"""

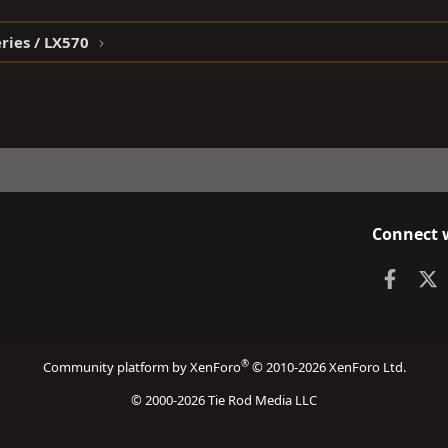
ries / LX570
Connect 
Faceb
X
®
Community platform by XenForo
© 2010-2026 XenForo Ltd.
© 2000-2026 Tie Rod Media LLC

"""

What is expected
The string "XenForo" appears on some lines of the data above; report how many such lines there are, as a bare number.

Solution for this problem
2